A Cappella Group Sings for Global Unity


Photo by Silvia Cantu-Bautista

The King’s Singers performed classical and modern pieces in Mead Chapel.


On Friday Nov. 3 in Mead Memorial Chapel, the world-famous a cappella group, The King’s Singers, returned to Middlebury after their first performance in 2015. Marking the beginning of their 50th anniversary world tour, the Grammy Award-winning group filled the chapel with beautiful harmonies and melodies to old and new songs.

In 1968, six choral scholars and recent graduates of King’s College in Cambridge formed the King’s Singers. The group consisted of two counter tenors, one tenor, two baritones and one bass. Throughout the years the singers themselves have changed, but these roles have remained the same.
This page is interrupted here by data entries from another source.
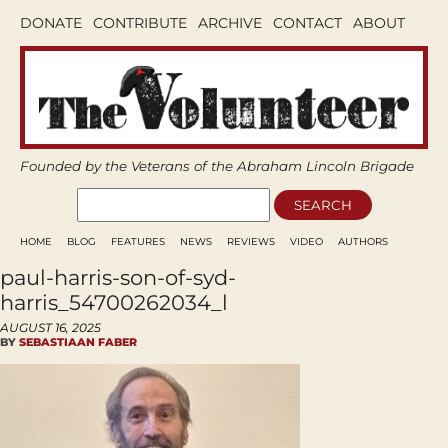
DONATE
CONTRIBUTE
ARCHIVE
CONTACT
ABOUT
Founded by the Veterans of the Abraham Lincoln Brigade
HOME
BLOG
FEATURES
NEWS
REVIEWS
VIDEO
AUTHORS
paul-harris-son-of-syd-
harris_54700262034_l
AUGUST 16, 2025
BY
SEBASTIAAN FABER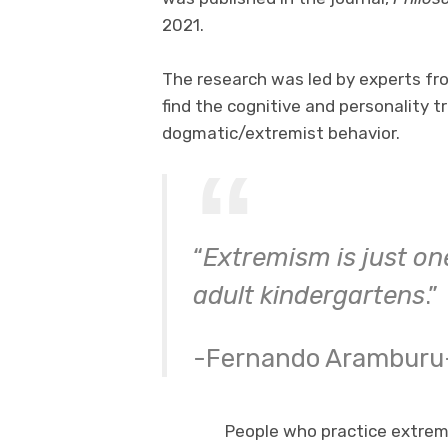
2021.
The research was led by experts fro
find the cognitive and personality t
dogmatic/extremist behavior.
“
Extremism is just on
adult kindergartens
.”
-Fernando Aramburu
People who practice extrem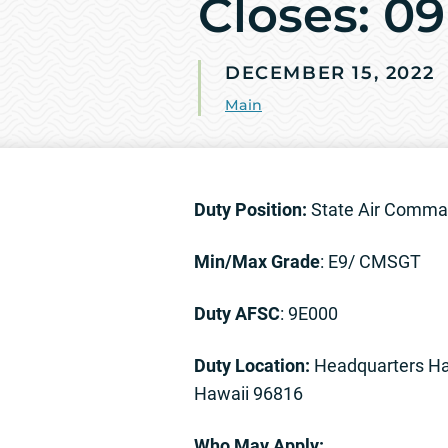
Closes: 0
DECEMBER 15, 2022
Main
Duty Position:
State Air Comma
Min/Max Grade
: E9/ CMSGT
Duty AFSC
: 9E000
Duty Location:
Headquarters Ha
Hawaii 96816
Who May Apply: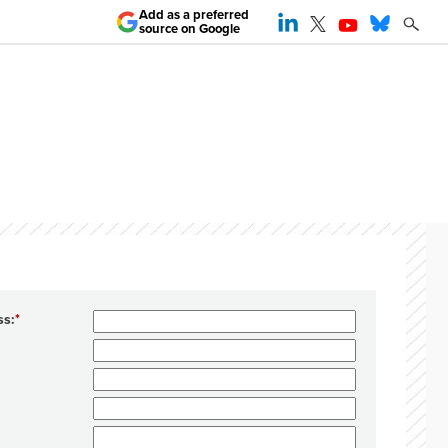
Add as a preferred
source on Google
ss: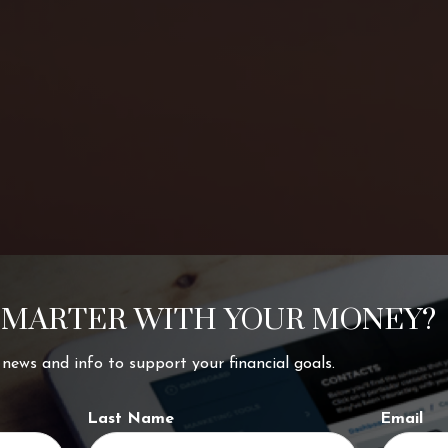
SMARTER WITH YOUR MONEY?
ing your
t news and info to support your financial goals.
Last Name
Email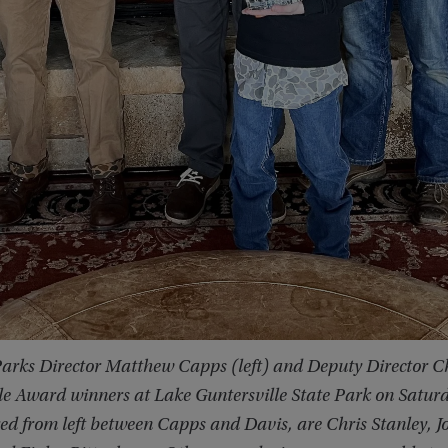
rks Director Matthew Capps (left) and Deputy Director Ch
le Award winners at Lake Guntersville State Park on Saturda
ed from left between Capps and Davis, are Chris Stanley, 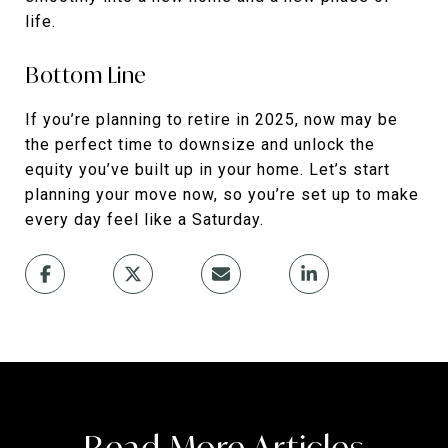
life.
Bottom Line
If you’re planning to retire in 2025, now may be
the perfect time to downsize and unlock the
equity you’ve built up in your home. Let’s start
planning your move now, so you’re set up to make
every day feel like a Saturday.
Read More Articles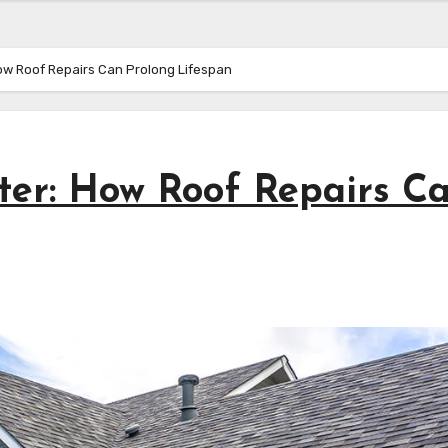
ow Roof Repairs Can Prolong Lifespan
lter: How Roof Repairs C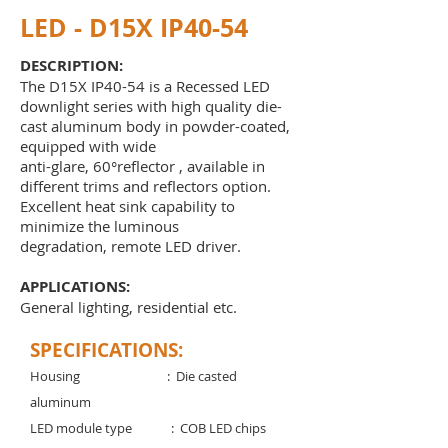
LED - D15X IP40-54
DESCRIPTION:
The D15X IP40-54 is a Recessed LED
downlight series with high quality die-
cast aluminum body in powder-coated,
equipped with wide
anti-glare, 60°reflector , available in
different trims and reflectors option.
Excellent heat sink capability to
minimize the luminous
degradation, remote LED driver.
APPLICATIONS:
General lighting, residential etc
.
SPECIFICATIONS:
Housing : Die casted
aluminum
LED module type : COB LED chips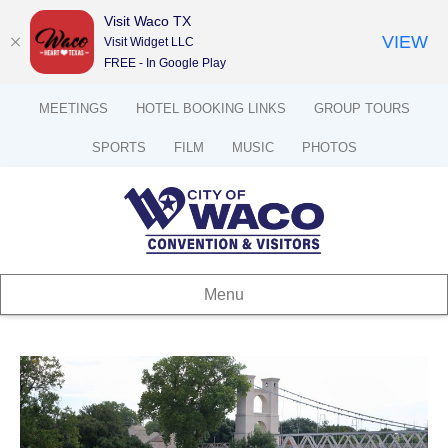
Visit Waco TX
VIEW
Visit Widget LLC
FREE - In Google Play
MEETINGS
HOTEL BOOKING LINKS
GROUP TOURS
SPORTS
FILM
MUSIC
PHOTOS
Menu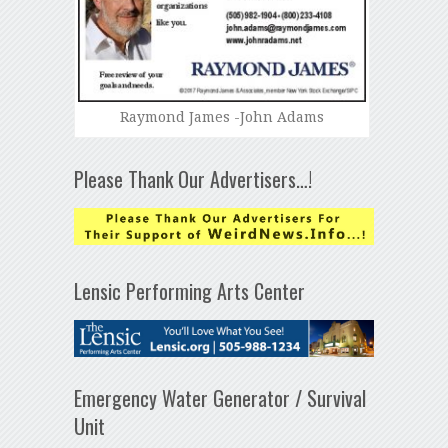
Raymond James -John Adams
Please Thank Our Advertisers…!
Lensic Performing Arts Center
Emergency Water Generator / Survival
Unit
After building up a fan base across the United Kingdom and around the world, the group began performing on television shows such as “The Tonight Show with Johnny Carson” and in concert venues such as the Sydney Opera House and Carnegie Hall. They have received two Grammy Awards for their recorded albums and one Emmy Award.  Since their founding, they have embarked on many world tours to bring their love of music across the globe.

To celebrate their 50 years as a vocal group, the Singers began a grand world tour that ranges from across the United States all the way to New Zealand.

Dubbing this anniversary year their “GOLD” season, all work produced by the group in this year including their book, album and tour “[celebrates] the amazing musical heritage of The King’s Singers, and also looks at the bright future of vocal music in all of its forms” according to their website.

The concert in Mead took the audience through time with diverse choices of music. The group not only sang in English, but also devoted an entire selection to French songs by Francis Poulenc. The audience reveled in “The Prayer of King Henry VI” by Henry Ley and the song “M.L.K.” by U2. The group chose this song to pay homage to Martin Luther King, Jr., who was killed the year the group was founded.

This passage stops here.